Was there a Saint Howie, he wondered, hidden under his Peter Pan complex? He laughed in his empty car. After dropping the animals at his house and Maureen and Shanahan at the airport, he headed toward the Eastside where he would pick up Slurpy. The two of them would drive a little further east and then north to pick up a repo Lincoln near 21st and Drexel. No Saint Howie, he concluded. If there was some sort of post-life justice system, his worries were simply about which rung of hell he’d occupy for eternity.
It wasn’t quite midnight, when Cross found Slurpy at Slurpy’s home away from home. He was sitting on the steps at the bar’s rear exit staring out into the parking lot.
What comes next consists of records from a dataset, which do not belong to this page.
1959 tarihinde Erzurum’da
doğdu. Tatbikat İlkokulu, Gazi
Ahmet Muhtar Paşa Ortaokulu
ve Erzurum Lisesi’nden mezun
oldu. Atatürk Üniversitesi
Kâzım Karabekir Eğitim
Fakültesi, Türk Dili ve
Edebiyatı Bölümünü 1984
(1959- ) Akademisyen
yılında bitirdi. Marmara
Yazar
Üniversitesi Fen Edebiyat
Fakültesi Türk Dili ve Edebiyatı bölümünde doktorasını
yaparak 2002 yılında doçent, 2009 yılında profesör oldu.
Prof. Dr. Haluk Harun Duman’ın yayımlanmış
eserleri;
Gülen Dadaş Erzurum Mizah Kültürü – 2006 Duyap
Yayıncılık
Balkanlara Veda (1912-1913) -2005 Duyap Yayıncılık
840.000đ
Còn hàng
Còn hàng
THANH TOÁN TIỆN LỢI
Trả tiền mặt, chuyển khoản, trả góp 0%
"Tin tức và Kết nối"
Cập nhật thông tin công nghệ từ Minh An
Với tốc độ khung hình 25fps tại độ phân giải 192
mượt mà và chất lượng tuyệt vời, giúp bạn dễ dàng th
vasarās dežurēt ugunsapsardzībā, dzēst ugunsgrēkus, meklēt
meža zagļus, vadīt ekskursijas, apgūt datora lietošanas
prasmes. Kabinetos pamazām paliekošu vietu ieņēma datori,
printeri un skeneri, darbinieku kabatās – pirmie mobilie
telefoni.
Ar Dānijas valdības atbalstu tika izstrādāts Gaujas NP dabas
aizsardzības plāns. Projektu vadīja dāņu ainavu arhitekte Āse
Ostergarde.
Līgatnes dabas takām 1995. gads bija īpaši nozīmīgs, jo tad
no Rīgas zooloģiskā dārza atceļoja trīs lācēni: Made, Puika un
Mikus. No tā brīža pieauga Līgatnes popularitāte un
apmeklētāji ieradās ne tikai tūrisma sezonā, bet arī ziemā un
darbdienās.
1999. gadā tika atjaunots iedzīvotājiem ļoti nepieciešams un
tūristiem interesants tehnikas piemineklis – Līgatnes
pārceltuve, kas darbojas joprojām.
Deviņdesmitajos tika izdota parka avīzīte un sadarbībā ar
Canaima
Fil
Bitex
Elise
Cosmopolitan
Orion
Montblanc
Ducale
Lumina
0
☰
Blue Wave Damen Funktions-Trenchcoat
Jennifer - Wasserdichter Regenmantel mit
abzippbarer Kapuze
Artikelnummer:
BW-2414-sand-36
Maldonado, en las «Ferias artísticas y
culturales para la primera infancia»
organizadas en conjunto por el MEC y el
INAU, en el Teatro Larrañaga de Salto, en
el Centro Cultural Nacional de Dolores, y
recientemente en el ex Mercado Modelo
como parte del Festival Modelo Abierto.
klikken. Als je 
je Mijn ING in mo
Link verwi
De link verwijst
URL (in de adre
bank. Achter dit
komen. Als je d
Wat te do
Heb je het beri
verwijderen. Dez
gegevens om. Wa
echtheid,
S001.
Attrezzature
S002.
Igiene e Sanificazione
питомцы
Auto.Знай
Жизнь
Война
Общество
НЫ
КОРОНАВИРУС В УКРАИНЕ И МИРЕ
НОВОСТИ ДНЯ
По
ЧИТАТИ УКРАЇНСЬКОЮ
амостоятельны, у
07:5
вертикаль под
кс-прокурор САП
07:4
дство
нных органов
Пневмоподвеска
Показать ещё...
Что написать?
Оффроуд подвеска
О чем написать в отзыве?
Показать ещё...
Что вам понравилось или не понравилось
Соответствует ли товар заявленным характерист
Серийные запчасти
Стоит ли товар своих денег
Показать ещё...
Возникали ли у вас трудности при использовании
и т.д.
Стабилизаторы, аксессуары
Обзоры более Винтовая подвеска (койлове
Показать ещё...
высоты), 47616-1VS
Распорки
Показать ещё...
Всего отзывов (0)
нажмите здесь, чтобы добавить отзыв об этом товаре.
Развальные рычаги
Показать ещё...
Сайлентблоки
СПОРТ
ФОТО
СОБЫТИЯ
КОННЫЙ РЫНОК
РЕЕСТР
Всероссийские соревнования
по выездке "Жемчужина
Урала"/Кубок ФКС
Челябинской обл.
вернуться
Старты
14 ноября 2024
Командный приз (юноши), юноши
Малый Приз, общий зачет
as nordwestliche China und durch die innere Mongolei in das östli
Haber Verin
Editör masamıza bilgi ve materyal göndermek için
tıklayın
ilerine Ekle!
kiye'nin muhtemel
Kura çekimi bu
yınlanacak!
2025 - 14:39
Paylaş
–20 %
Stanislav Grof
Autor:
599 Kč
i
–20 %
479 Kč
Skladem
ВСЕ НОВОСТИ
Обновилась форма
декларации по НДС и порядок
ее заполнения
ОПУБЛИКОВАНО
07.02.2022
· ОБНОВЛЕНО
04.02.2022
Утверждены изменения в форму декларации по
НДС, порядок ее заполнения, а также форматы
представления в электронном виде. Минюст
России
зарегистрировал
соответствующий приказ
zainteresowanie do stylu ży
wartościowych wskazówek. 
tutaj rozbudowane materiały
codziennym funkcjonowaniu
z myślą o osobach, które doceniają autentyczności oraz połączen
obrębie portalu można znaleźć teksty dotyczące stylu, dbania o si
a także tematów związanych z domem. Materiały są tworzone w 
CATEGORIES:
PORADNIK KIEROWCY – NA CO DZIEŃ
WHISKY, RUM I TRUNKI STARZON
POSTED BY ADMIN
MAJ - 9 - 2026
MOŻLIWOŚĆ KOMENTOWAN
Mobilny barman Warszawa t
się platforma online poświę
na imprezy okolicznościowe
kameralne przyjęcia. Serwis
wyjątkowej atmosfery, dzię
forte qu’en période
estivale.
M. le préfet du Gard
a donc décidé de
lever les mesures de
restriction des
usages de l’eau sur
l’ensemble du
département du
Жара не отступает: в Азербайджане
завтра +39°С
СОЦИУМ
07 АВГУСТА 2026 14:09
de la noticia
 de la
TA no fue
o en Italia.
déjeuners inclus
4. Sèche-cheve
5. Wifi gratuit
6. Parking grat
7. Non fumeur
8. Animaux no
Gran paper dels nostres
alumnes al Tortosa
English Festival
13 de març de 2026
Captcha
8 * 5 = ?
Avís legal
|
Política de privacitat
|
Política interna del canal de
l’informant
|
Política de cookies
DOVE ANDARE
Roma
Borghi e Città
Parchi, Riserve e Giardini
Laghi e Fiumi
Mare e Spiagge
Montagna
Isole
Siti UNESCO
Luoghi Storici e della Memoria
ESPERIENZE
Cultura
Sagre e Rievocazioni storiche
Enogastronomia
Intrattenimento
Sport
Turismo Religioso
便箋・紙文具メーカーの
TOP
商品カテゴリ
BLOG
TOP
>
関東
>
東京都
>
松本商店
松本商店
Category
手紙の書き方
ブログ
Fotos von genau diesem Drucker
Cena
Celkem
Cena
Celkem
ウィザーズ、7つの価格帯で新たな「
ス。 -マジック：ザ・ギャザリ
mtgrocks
‘Hey Slurp,’ Cross said as the huge guy climbed into the passenger seat. Cross could feel the car dip to that side. Slurpy slammed the door shut. It wasn’t an angry gesture. It was just the way he did things. Slurpy wasn’t a bad guy. He was a little slow, seemed to have to be told everything twice and tended to behave as if all problems had physical solutions. This unfortunate set of characteristics and his – Cross guessed – three hundred and forty-five pound body made him unpredictable and extremely formidable.